Hamzaçebi, konuşmasını şöyle sürdürdü:

'' 'Türkiye'de 10 yıl önce özgürlük, demokrasi yoktu; haksızlık yapan bir devlet vardı, şiir okuduğum için mahkum edildim' diyerek yola çıkanlar, bugün mahkemeleri ile gazete okuyanları mahkum ediyorlar. Silivri'de 'Bu deliller uydurma, o tarihte ben yurt dışındaydım, o toplantı ve seminere katılmadım', 'haksız bir şekilde yargılanıyorum, bunu hak etmiyorum' diyenler, yargıya güvenerek yurt dışındaki görevini bırakarak Türkiye'ye koşup gelenler, en ağır cezalara çarptırıldılar. Bunun kabul edilmesi mümkün değildir. Ergenekon davasında uydurma delillerle insanlar yargılanıyor. Mehmet Haberal ve Mustafa Balbay, Türkiye'nin aydınları ve ileri gelenleri, Türkiye'nin geleceğinden endişe duyarak bu hükümete karşı görüş ifade edenler ve aykırı düşünenler, sadece bu düşünceleri nedeniyle mahkemede yargılanıyorlar. Balbay ve Haberal'ın iddianamesini okudum. İddianamede bir suç unsuru göremedim.''

''Sadece kin ve nefret duygularıyla insanları yargılıyorsanız, gün gelir devran döner siz de bir gün yargılanırsınız'' diyen Hamzaçebi, şöyle devam etti:

''AKP iktidar olduğunda sayın Tayyip Erdoğan Başbakan değildi. Genelkurmay Başkanı ile görüşebilmek için Amerikalı dostlarından yardım isteyen bir Erdoğan vardı. Aynı Başbakan 10 yıl sonra Genelkurmay Başkanı'nı 'terörist' diye mahkemelere sevk etmekten, komutanlarını mahkemelere sevk etmekten geri kalmıyor. Böylesi bir dönüşümü Türkiye yaşıyor. Başbakan'ın, İlker Başbuğ ile ilgili olarak, 'Aslında tutuksuz yargılanması gerekir' diye görüş beyan etmesine bakmayın. Görüş beyan edenler Başbakan ise, o görüşlerinin gereğini yapmalılar. Onlar timsah gözyaşlarıdır. Bakmayın Başbakan'ın dünkü Balyoz davası kararına ilişkin 'Henüz süreç bitmedi, gerekçeyi görmek lazım' diye bir açıklama yapmasına. Bunlar, timsah gözyaşlarıdır. Hem ağlarım, hem giderim gözyaşlarıdır.''

"HÜKÜMET TERÖR KARŞISINDA ÇARESİZ"

Son dönemde artan terör olaylarına da değinen Hamzaçebi, terörün 32 yıldır bu kadar yükselmediğine dikkat çekerek, " Başbakanın terör konusunda bir çözümü yoktur. Bir dönem, 'PKK'ya karşı TSK gücünü gösterecek' sözleriyle insanlara terörün sona ereceğini zannettiren Başbakan, o tarihte OSLO'da PKK ile görüşüyordu. Terör karşısında güçlü bir hükümet yok. Adım atamıyor, çaresiz" değerlendirmesinde bulundu.

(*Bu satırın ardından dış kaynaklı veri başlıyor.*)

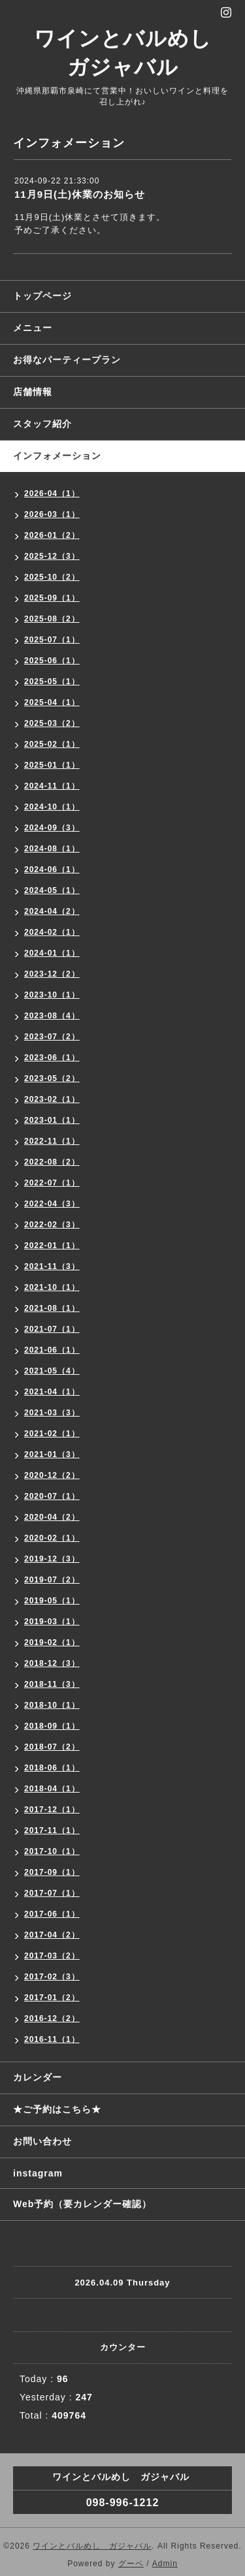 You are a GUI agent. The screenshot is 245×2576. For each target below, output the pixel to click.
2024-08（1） (52, 848)
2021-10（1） (52, 1287)
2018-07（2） (52, 1746)
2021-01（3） (52, 1454)
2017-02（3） (52, 1976)
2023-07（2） (52, 1036)
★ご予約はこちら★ (57, 2109)
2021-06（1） (52, 1350)
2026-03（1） (52, 514)
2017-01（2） (52, 1997)
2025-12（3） (52, 556)
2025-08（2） (52, 618)
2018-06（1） (52, 1767)
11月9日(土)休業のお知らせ (79, 194)
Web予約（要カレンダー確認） (82, 2204)
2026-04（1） (52, 493)
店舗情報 (32, 391)
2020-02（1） (52, 1538)
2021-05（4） (52, 1370)
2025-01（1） (52, 765)
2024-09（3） (52, 827)
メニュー (32, 327)
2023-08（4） (52, 1015)
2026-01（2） (52, 535)
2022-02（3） (52, 1224)
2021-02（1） (52, 1433)
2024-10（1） (52, 806)
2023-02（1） (52, 1099)
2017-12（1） (52, 1809)
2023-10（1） (52, 994)
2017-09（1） (52, 1872)
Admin (165, 2563)
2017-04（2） (52, 1935)
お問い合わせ (42, 2141)
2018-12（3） (52, 1663)
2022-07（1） (52, 1182)
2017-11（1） (52, 1830)
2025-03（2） (52, 723)
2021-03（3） (52, 1412)
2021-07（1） (52, 1329)
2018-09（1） (52, 1726)
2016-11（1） (52, 2039)
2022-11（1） (52, 1141)
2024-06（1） (52, 869)
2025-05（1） (52, 681)
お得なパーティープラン (67, 359)
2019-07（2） (52, 1579)
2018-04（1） (52, 1788)
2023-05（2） (52, 1078)
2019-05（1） (52, 1600)
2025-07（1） (52, 639)
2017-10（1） (52, 1851)
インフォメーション (57, 455)
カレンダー (37, 2077)
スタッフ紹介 (42, 423)
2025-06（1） (52, 660)
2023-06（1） (52, 1057)
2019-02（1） (52, 1642)
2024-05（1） (52, 890)
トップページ (42, 296)
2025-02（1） (52, 744)
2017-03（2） (52, 1955)
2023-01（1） (52, 1120)
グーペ (131, 2563)
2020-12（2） (52, 1475)
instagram (38, 2173)
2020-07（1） (52, 1496)
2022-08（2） (52, 1162)
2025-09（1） (52, 598)
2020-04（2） (52, 1517)
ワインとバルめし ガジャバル (92, 2546)
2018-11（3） (52, 1684)
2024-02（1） (52, 932)
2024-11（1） (52, 786)
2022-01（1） (52, 1245)
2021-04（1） (52, 1391)
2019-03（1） (52, 1621)
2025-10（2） (52, 577)
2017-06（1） (52, 1914)
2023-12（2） (52, 974)
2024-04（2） (52, 911)
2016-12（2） (52, 2018)
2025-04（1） (52, 702)
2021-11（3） (52, 1266)
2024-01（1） (52, 953)
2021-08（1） (52, 1308)
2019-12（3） (52, 1558)
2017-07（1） (52, 1893)
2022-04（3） (52, 1203)
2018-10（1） (52, 1705) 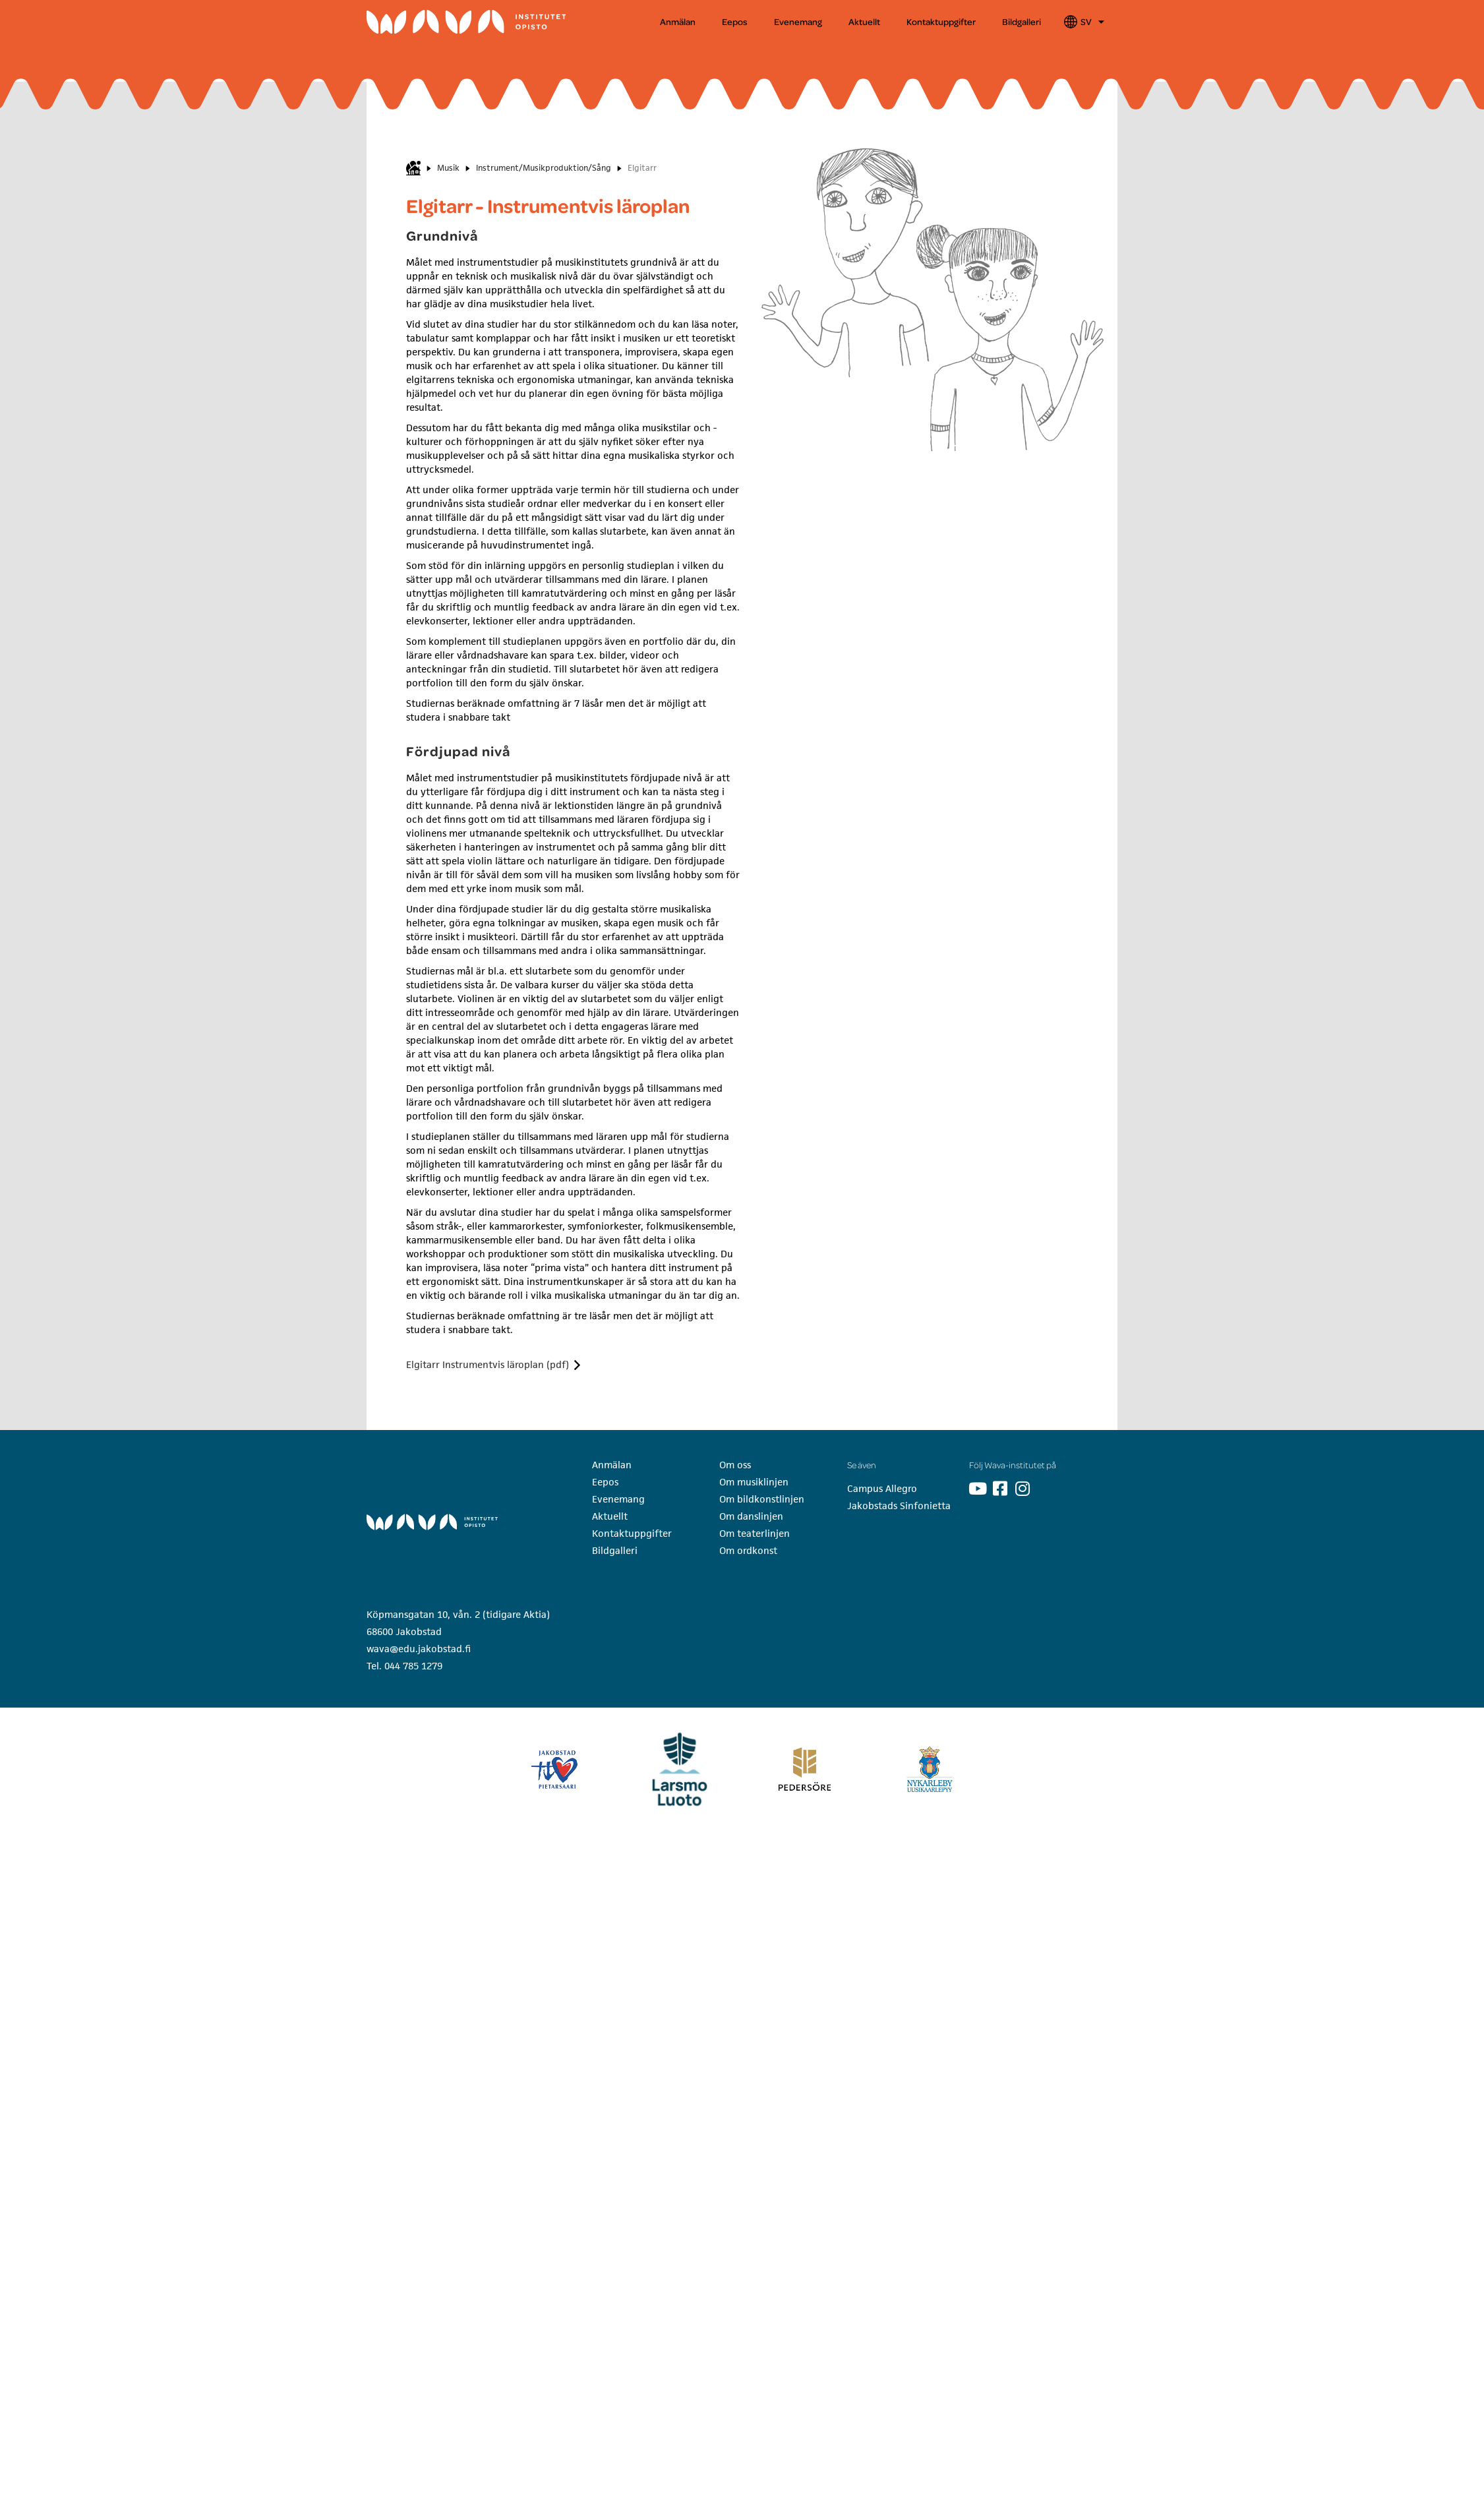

"BEYLİKDÜZÜ'NDE CHP BAYRAĞI DALGALANACAK"

En sıkıntılı anlarda en iyi çözümü toplumun bulacağını vurgulayan Hamzaçebi, "Türkiye, bu kötü gidişe 'dur' diyecektir. Önümüzde yerel seçimler var. Milletimiz AKP'ye dersini yerel seçimlerde verecek. Ranta ve ihaleye göre yönetim anlayışını sandığa gömmek milletimizin görevidir" şeklinde konuştu ve Beylikdüzü'nde CHP bayrağının dalgalanacağına inancının tam olduğu söyleyerek sözlerini tamamladı.

Partililerin söz alarak görüşlerini beyan ettiği örgüt toplantısına; CHP Yüksek Disiplin Kurulu üyesi Turan Aydoğan, İl yönetim kurulu üyeleri Hüseyin Aksu, Ali Ulvi Gökbulak, Bektaş Davutoğlu, İl Gençlik Kolları Başkanı Ali Gökçek ve İl Gençlik Kolları Başkan Yardımcısı Uğur Dağ da katıldı.

Viagra çok lezzetli değildir. Yerinde olması gerektiğini tüm bulmak zaten karar verin. Biz kulüp geldi ve sevdim aldım. hemen şimdi kurtarmaz Ereksiyon Olamıyor Musunuz Sen üç gün beklemek zorunda.